Today, California’s message to the Trump administration is simple: Not here, not now. We will not let the federal government pillage public lands and destroy our treasured coast.
— Governor Jerry Brown, September 8, 2018
The Trump Administration has gone all in with global warming denial and fossil fuels — pulling the US out of the Paris Climate Agreement, increasing subsidies to the coal industry, and removing regulations governing fossil fuel drilling/mining on public lands and offshore waters. In doing so, we believe that the administration grossly misallocates the all-in costs of fossil fuel development and combustion, allowing the fossil fuel industry to collect most of the revenue generated by its activity while sticking society with significant costs in the form of local environmental degradation and global warming.
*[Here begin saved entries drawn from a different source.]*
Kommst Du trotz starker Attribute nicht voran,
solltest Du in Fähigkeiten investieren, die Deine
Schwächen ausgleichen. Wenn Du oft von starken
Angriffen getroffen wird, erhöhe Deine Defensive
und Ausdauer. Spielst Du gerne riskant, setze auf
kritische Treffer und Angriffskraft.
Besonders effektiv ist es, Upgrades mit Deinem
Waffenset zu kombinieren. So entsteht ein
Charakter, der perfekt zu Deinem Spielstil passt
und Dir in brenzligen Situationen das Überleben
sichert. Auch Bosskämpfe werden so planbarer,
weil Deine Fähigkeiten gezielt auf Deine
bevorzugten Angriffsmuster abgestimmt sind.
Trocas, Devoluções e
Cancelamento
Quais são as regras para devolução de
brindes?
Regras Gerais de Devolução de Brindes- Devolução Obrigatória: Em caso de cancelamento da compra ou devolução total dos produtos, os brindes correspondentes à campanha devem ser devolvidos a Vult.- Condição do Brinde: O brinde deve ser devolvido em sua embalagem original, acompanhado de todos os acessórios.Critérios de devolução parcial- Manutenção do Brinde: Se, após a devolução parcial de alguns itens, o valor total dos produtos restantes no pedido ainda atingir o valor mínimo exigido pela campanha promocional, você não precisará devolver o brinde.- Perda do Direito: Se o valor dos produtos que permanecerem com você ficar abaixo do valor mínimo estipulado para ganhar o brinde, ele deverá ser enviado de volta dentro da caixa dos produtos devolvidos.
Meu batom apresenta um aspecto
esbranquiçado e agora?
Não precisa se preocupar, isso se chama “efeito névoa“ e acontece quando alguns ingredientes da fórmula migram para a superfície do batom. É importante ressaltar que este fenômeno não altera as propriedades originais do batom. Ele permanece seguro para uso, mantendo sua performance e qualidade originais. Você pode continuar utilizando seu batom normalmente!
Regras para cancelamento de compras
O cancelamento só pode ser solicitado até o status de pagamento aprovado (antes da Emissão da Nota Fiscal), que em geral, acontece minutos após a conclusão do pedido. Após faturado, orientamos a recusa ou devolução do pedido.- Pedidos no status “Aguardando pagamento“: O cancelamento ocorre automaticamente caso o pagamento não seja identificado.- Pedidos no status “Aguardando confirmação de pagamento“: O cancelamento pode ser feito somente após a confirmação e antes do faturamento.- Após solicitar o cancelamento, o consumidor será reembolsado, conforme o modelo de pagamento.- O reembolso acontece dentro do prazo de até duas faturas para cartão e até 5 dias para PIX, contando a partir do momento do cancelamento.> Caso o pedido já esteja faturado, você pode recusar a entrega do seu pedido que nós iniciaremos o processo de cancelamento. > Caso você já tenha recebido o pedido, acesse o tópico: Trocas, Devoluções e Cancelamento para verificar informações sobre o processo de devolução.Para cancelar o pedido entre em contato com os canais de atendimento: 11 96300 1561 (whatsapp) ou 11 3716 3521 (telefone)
As long-term global investors, we care that the administration's fossil fuel policies destroy the value of our investments, and mankind's current and future quality of life. We walk the talk by donating 1% of our revenue to non-profit organizations attacking the challenge of global warming via the 1% for the Planet organization, and by voicing our support to positive legislative actions when possible. Last month we did just that by supporting two California state bills (SB 834 and AB 1775) that aim to block new federal offshore oil drilling along California's coast. We are pleased to learn that today California Governor Jerry Brown signed both bills. You can read Governor Brown's full statement here.
On a related note, yesterday Governor Brown, the California Department of Conservation, the California Department of Fish and Wildlife, the California Department of Water Resources, the California Department of Parks and Recreation, the California Air Resources Board, and the State Water Resources Control Board submitted their objections to the Bureau of Land Management's (BLM) proposal to open 1.6 million acres of California public lands and mineral estates in six counties to oil and gas lease sales. The BLM's proposal hits close to home as it includes a 40 acre parcel of my son's high school campus, and an adjacent 80 acre preserve owned by a land conservancy non-profit, for which the BLM claims it owns mineral rights.